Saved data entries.
------------------------------------------------------------

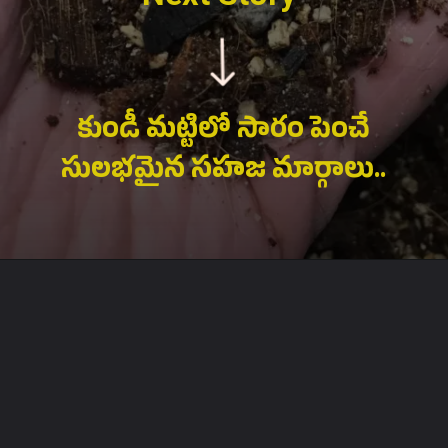
కుండీ మట్టిలో సారం పెంచే
సులభమైన సహజ మార్గాలు..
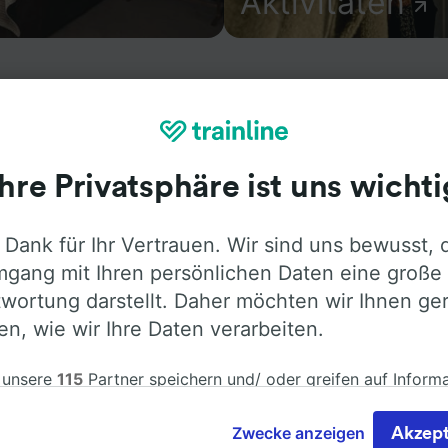
Aktivitäten
formationen über den Bahnhof sowie Fahrpläne und buchen 
Ihre Privatsphäre ist uns wichti
lle–Le Thou. Trainline bietet Verbindungen von mehr als 
en wie
SNCF
in 45 Ländern an. Finden Sie mit Trainline di
 Dank für Ihr Vertrauen. Wir sind uns bewusst, 
efeuille–Le Thou.
gang mit Ihren persönlichen Daten eine große
wortung darstellt. Daher möchten wir Ihnen ge
len, wie wir Ihre Daten verarbeiten.
 unsere
115
Partner speichern und/ oder greifen auf Inform
em Gerät zu, z.B. auf eindeutige Kennungen in Cookies, um
nbezogene Daten zu verarbeiten. Sie können Ihre Präferen
Zwecke anzeigen
Akzept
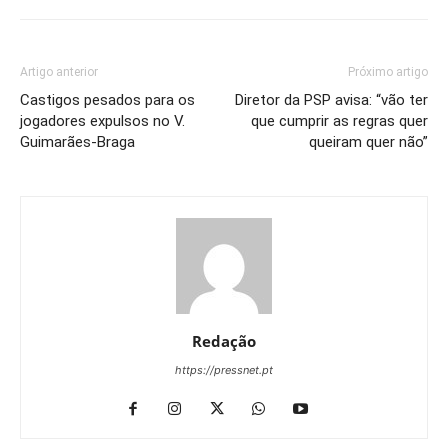
Artigo anterior
Próximo artigo
Castigos pesados para os
Diretor da PSP avisa: “vão ter
jogadores expulsos no V.
que cumprir as regras quer
Guimarães-Braga
queiram quer não”
Redação
https://pressnet.pt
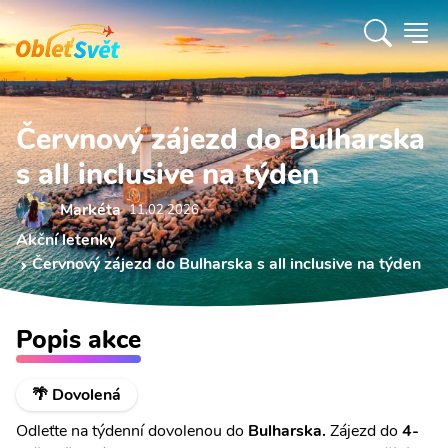
Červnový zájezd do Bulharska
s all inclusive na týden
Markéta
11.02 2026
Akční letenky
Červnový zájezd do Bulharska s all inclusive na týden
Popis akce
🌴 Dovolená
Odleťte na týdenní dovolenou do
Bulharska.
Zájezd do
4-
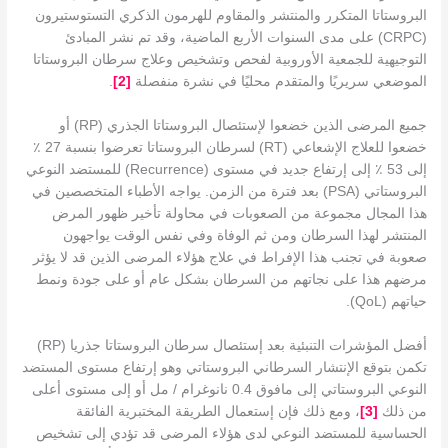
البروستاتا المتكرر والمنتشر والمقاوم للهرمون الذكري التستوستيرون
(CRPC) على مدى السنوات الأربع الماضية، وقد تم نشر المبادئ
التوجيهية للجمعية الأوروبية لفحص وتشخيص وعلاج سرطان البروستاتا
الموضعي سريريًا والمتقدم محليًا في نشرة منفصلة
[2]
.
جميع المرضى الذين خضعوا لإستئصال البروستاتا الجذري (RP) أو
خضعوا للعلاج الإشعاعي (RT) لسرطان البروستاتا تعرضوا بنسبة 27 ٪
إلى 53 ٪ إلى إرتفاع جديد في مستوى (Recurrence) للمستضد النوعي
البروستاتي (PSA) بعد فترة من الزمن. يواجه الأطباء المتخصصين في
هذا المجال مجموعة من الصعوبات في محاولة تأخير ظهور المرض
المنتشر لهذا السرطان ومن ثم الوفاة وفي نفس الوقت يواجهون
صعوبة في تجنب هذا الإفراط في علاج هؤلاء المرضى الذين قد لا يؤثر
مرضهم هذا على نجاتهم من السرطان بشكل عام أو على جودة ونمط
حياتهم (QoL).
أفضل المؤشرات التنبئية بعد إستئصال سرطان البروستاتا جذريا (RP)
تكمن بتوقع الإنتشار السرطاني البروستاتي وهو إرتفاع مستوى المستضد
النوعي البروستاتي إلى مافوق 0.4 نانوغرام / مل أو إلى مستوى أعلى
من ذلك
[
3
]
، ومع ذلك فإن إستعمال الطريقة المختبرية الفائقة
الحساسية للمستضد النوعي لدى هؤلاء المرضى قد تؤدي إلى تشخيص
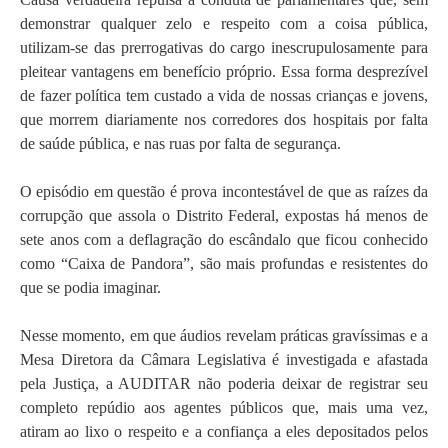
demonstrar qualquer zelo e respeito com a coisa pública,
utilizam-se das prerrogativas do cargo inescrupulosamente para
pleitear vantagens em benefício próprio. Essa forma desprezível
de fazer política tem custado a vida de nossas crianças e jovens,
que morrem diariamente nos corredores dos hospitais por falta
de saúde pública, e nas ruas por falta de segurança.
O episódio em questão é prova incontestável de que as raízes da
corrupção que assola o Distrito Federal, expostas há menos de
sete anos com a deflagração do escândalo que ficou conhecido
como “Caixa de Pandora”, são mais profundas e resistentes do
que se podia imaginar.
Nesse momento, em que áudios revelam práticas gravíssimas e a
Mesa Diretora da Câmara Legislativa é investigada e afastada
pela Justiça, a AUDITAR não poderia deixar de registrar seu
completo repúdio aos agentes públicos que, mais uma vez,
atiram ao lixo o respeito e a confiança a eles depositados pelos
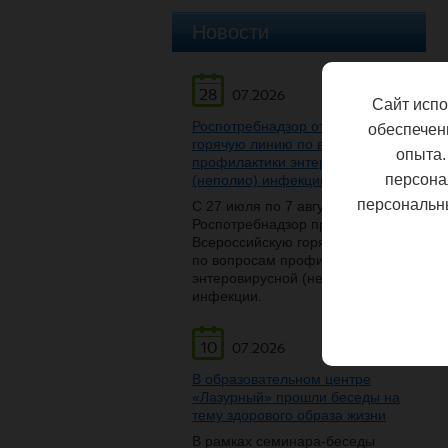
Новости
28
07.2026
Сайт испо
Роспотребнадзор открывает
обеспечен
горячую линию по вопросам
опыта.
профилактики энтеровирусной
персона
(неполио) инфекции
персональн
С 27 июля по 7 августа
Роспотребнадзор проведет
Всероссийскую горячую линию
по вопросам профилактики
энтеровирусной (неполио)
инфекции.
10
07.2026
В образовательном центре
«Лазурный» прошли беседы на
тему здорового образа жизни
В рамках семинара-беседы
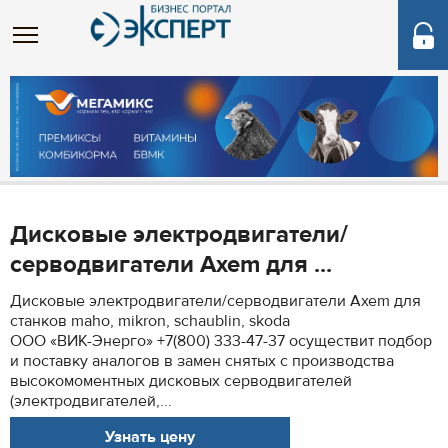
Дисковые электродвигатели/
серводвигатели Axem для ...
Дисковые электродвигатели/серводвигатели Axem для
станков maho, mikron, schaublin, skoda
ООО «ВИК-Энерго» +7(800) 333-47-37 осуществит подбор
и поставку аналогов в замен снятых с производства
высокомоментных дисковых серводвигателей
(электродвигателей,...
Узнать цену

------------------------------------------------------------

Assigned task.
Return all lines in the entries above that carry the word "البروستاتي".

Answer to this task.
البروستاتي (PSA) بعد فترة من الزمن. يواجه الأطباء المتخصصين في
تكمن بتوقع الإنتشار السرطاني البروستاتي وهو إرتفاع مستوى المستضد
النوعي البروستاتي إلى مافوق 0.4 نانوغرام / مل أو إلى مستوى أعلى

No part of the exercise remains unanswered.